▶ Task
Each line of the data below containing "STUDENT" needs to be listed.

▶ Data shown
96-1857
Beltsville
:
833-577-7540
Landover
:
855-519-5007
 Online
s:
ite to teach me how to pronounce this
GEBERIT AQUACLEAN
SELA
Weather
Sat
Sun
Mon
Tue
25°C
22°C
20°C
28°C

* * *

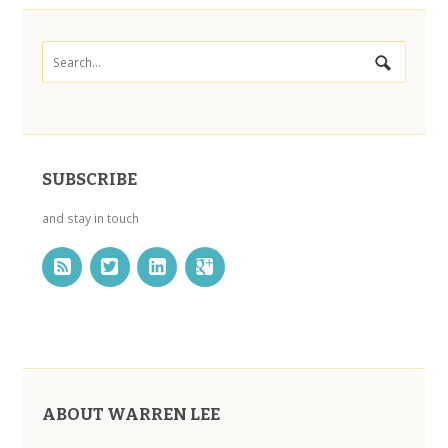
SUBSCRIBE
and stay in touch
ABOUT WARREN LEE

* * *

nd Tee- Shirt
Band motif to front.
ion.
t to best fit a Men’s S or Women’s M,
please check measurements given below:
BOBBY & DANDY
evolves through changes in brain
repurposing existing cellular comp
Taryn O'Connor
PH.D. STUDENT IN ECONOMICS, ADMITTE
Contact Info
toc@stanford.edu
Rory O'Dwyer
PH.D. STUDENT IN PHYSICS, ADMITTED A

▶ Task output
PH.D. STUDENT IN ECONOMICS, ADMITTE
PH.D. STUDENT IN PHYSICS, ADMITTED A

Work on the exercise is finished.